Sunday, September 09, 2007

Taste test: Hong Yei

Szechwan restaurants seem to come and go fairly quickly in the San Fernando Valley, so when I heard about the new Hong Yei in San Gabriel, I figured I had better act fast before it changed management. In a brand-new office building, it's bright and clean, a big step up from dive level, but still informal. Hong Yei's menu says it's Mandarin-style, but the main attraction is the good selection of Szechwan dishes served at perhaps more reasonable spice levels than, say, Chung King just down the street. When we first ordered the Szechwan style fish fillet with hot sauce, pictured above, the English-speaking waiter chuckled ominously, pointing to the three peppers next to each dish. So we requested medium heat, and although it looks like a seething cauldron of lava, it's really not -- the soft fish filets and nappa cabbage are heavily perfumed with Szechwan peppercorns but there's only enough red chiles to flavor the dish, not to overwhelm it. The peppercorns have the curious effect of making you sweat like a horse but without actually making your mouth burn the way chiles do, so it's actually rather cooling to eat. We also tried dan dan noodles, which were a bit gummy but a treat to find in the refrigerator the next day, and a cold appetizer plate of tender seaweed and refreshing pickled cabbage and other vegetables. While the fish filets were startlingly flavorful, our favorite dish was cumin lamb (left), sort of a dry curry which in which layers of flavors reminiscent of Thai food permeate tender, garlicky, mildly spicy bits of lamb. There's also quite a selection of dumplings and pancakes -- most all the other tables had ordered the beef roll, but I knew we were going to 101 Noodle the next day, so we saved our appetite. Next time: duck and konjac jelly with beer sauce, for sure! The price for all these intense flavors: a super-reasonable $30 for three entrees and two appetizers, rice and tea.
Hong Yei
288 S. San Gabriel Blvd.
San Gabriel
(626) 614-8188


ipsedixit said...


Are you sure the picture shows the fish filet with hot sauce?

It should have been served on a plate. The picture looks like it came in a bowl?

Try the field chicken next time you go and the beef intestines.

WBGuy said...

That looks more like the "water-boiled fish" to me.

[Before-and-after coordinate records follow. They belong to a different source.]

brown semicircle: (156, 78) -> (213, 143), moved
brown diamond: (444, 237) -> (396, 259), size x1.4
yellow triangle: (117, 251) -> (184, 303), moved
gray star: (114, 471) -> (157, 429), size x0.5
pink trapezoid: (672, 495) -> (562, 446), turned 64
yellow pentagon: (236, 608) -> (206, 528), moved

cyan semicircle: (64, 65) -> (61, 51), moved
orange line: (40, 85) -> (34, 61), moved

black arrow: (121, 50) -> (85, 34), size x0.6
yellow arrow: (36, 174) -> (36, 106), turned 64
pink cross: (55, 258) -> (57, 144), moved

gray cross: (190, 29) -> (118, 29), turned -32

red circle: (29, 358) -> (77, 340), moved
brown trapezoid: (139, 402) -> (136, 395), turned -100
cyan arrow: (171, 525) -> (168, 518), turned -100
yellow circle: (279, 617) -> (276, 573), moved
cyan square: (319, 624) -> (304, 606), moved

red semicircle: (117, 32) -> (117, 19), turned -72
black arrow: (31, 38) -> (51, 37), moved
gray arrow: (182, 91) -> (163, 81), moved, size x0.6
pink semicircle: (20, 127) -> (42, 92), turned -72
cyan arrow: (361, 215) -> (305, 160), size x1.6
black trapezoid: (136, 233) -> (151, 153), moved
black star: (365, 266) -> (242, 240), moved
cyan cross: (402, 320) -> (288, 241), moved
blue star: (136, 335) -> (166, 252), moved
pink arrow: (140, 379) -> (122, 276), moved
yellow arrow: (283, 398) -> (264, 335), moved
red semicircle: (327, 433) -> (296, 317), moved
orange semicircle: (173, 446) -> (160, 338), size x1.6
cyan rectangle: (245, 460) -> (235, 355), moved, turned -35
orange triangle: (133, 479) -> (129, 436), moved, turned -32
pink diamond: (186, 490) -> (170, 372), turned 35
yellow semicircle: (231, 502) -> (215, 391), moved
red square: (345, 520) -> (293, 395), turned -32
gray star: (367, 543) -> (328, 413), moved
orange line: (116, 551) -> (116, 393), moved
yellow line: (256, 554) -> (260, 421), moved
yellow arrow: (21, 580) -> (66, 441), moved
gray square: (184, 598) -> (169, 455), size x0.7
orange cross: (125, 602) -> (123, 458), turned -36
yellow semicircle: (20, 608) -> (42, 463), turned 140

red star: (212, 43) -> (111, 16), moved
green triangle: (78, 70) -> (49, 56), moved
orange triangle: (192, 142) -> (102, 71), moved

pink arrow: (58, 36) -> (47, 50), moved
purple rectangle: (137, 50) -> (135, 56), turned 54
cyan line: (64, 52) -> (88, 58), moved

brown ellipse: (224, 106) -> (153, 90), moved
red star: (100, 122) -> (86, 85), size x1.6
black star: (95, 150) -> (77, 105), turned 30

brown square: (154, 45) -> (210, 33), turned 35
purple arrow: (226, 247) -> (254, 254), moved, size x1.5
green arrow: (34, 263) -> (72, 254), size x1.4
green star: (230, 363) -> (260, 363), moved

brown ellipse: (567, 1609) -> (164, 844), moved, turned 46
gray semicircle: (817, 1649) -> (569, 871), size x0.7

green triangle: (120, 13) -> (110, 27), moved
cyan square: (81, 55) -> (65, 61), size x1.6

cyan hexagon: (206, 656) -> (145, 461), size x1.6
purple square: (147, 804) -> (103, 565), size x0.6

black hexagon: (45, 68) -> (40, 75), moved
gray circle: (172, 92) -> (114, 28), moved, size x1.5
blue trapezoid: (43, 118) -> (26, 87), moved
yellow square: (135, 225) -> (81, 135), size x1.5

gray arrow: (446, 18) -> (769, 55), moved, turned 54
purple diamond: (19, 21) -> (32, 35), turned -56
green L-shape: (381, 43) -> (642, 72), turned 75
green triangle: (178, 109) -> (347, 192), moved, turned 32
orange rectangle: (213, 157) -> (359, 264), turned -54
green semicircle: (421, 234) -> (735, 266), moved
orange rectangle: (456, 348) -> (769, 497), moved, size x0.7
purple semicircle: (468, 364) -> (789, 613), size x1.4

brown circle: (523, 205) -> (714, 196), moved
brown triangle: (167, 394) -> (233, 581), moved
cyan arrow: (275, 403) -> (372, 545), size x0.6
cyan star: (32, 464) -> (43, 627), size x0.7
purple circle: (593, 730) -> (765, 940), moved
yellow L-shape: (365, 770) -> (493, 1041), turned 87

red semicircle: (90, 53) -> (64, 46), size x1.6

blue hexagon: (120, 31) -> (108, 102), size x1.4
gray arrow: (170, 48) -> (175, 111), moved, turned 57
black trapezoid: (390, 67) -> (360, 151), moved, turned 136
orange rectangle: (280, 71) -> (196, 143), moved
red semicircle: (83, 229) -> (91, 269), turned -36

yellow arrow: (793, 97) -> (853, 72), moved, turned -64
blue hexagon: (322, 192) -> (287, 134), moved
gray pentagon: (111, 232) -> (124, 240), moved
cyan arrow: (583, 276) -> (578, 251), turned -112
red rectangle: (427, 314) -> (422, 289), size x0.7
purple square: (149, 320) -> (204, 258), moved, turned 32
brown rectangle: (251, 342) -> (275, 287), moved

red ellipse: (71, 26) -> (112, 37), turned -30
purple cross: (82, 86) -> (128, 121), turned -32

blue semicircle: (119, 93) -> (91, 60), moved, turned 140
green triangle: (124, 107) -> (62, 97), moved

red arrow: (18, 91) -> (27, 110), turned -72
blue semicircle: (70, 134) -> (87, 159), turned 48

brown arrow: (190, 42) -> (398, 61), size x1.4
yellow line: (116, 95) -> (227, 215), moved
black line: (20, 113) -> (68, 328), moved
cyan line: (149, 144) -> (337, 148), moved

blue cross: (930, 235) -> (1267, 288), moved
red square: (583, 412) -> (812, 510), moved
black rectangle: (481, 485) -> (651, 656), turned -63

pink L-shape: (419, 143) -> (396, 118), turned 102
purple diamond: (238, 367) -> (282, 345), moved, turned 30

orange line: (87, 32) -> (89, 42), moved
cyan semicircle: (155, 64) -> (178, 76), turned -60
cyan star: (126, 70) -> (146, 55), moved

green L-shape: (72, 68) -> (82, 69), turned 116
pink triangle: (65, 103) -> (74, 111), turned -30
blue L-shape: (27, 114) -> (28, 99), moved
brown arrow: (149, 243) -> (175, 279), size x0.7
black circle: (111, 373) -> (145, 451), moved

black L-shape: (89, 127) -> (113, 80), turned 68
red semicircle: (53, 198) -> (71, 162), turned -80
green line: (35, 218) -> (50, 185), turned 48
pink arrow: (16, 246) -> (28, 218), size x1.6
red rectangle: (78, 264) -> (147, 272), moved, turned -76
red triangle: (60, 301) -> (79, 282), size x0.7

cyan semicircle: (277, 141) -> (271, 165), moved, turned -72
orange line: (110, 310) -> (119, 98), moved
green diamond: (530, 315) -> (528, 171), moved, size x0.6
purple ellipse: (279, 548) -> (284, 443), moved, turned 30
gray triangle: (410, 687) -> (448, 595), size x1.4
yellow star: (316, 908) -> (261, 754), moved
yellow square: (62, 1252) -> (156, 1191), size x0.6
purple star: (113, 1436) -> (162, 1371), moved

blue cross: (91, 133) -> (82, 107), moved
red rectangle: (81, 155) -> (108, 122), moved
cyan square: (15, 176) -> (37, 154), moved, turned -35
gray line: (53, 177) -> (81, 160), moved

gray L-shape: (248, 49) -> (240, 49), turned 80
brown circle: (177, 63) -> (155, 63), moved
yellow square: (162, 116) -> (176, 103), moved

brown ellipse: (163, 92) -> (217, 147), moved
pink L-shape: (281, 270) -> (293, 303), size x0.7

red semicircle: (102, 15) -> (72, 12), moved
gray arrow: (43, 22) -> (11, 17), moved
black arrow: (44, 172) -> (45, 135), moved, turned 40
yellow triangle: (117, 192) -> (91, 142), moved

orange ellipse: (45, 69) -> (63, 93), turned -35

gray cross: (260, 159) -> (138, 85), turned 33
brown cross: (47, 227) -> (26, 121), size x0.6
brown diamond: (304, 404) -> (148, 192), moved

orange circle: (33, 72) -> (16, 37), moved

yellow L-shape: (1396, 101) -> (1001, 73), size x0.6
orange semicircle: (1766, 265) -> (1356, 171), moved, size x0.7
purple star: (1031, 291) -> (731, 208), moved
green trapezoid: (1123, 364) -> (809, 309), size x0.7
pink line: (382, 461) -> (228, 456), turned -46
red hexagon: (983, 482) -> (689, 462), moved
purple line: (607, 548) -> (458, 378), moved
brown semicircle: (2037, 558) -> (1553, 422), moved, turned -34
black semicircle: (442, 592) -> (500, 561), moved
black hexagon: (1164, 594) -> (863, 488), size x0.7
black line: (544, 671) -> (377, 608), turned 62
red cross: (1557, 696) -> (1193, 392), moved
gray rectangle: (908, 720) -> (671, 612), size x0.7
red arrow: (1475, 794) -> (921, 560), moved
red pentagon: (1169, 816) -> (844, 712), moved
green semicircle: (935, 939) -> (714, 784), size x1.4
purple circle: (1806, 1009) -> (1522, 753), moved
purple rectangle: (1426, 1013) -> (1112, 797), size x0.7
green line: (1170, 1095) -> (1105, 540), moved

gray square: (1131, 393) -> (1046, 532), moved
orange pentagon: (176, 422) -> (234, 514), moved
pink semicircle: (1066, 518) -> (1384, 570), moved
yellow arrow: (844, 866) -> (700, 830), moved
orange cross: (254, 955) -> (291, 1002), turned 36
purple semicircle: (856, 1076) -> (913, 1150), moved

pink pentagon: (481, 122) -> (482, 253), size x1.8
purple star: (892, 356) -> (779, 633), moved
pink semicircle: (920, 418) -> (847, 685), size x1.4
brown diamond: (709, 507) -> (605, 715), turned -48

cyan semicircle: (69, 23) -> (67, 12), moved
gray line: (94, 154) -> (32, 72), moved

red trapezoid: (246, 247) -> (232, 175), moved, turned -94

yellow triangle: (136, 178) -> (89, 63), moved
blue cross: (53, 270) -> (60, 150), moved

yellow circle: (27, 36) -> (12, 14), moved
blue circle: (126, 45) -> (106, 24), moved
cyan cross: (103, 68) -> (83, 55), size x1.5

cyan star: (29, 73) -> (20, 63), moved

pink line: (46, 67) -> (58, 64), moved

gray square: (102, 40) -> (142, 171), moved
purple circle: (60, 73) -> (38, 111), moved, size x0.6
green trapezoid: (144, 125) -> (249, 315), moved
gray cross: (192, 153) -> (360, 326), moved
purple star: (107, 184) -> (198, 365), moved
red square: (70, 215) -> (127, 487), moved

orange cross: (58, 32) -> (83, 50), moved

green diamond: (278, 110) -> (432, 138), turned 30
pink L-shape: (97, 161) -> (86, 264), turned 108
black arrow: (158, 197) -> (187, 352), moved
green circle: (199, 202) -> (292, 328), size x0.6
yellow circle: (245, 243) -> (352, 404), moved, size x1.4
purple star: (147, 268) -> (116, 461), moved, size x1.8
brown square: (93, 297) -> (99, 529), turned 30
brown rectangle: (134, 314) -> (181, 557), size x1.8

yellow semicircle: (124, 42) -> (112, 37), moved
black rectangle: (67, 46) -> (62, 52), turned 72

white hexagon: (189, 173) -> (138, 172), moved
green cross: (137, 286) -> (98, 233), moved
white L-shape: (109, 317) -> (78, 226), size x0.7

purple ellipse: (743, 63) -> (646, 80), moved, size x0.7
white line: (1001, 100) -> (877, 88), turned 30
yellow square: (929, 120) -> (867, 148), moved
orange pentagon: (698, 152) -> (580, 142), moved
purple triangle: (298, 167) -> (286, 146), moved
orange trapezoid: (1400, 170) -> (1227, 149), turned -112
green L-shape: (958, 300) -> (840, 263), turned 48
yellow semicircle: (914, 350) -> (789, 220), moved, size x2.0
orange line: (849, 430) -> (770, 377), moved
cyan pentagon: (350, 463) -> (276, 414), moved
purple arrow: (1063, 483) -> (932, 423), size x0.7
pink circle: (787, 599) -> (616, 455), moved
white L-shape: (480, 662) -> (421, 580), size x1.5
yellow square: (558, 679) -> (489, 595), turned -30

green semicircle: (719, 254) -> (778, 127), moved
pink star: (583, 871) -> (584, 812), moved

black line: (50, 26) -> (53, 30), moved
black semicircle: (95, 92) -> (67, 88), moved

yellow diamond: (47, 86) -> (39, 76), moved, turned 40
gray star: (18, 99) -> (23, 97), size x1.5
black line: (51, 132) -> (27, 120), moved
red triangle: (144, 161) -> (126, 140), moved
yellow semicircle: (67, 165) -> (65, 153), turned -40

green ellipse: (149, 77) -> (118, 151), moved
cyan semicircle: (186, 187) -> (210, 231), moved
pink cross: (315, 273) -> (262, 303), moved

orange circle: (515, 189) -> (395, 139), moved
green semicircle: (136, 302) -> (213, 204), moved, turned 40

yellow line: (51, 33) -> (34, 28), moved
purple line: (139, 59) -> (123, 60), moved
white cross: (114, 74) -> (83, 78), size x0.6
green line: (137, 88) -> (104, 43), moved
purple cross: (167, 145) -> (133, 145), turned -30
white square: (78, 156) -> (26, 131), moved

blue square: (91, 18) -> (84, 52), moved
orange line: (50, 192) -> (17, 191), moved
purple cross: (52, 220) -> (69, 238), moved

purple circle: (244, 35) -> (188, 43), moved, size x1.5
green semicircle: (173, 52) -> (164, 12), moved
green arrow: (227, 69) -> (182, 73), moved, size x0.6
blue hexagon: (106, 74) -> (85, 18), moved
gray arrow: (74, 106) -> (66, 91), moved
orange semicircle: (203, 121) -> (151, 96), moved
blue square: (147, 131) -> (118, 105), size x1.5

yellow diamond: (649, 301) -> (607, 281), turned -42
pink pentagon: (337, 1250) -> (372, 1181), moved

Filets of fish poached in hot, spiced oil, not broth nor sauce.

We had this when I was there. Not the best execution of this dish. The spices were a bit weak, and the fish was crumbly , not fresh.

Anonymous said...

You told the restaurant to make your Sichuan dish LESS spicy??? Why not try Panda Express next time?

Best food blog???

Pat said...

Yes, I certainly did tell them to make it less spicy. I have to eat with other people, you know. And I have very few friends -- really only one who comes to mind (John?) -- who really likes the food as spicy as I might want it. Besides, sometimes it's worth preserving your tastebuds for other dishes. I love Chung King's spicy chicken cubes, but I couldn't really taste the rest of my meal after I was the only one left eating them. Also, last time I looked, tolerance for heat was not a requirement for becoming a food blogger -- although I'll go head to head with anyone on Thai or Szechwan food.

amy said...

i had the 'water boiled' fish in shanghai.
where can i find a good version in los angeles?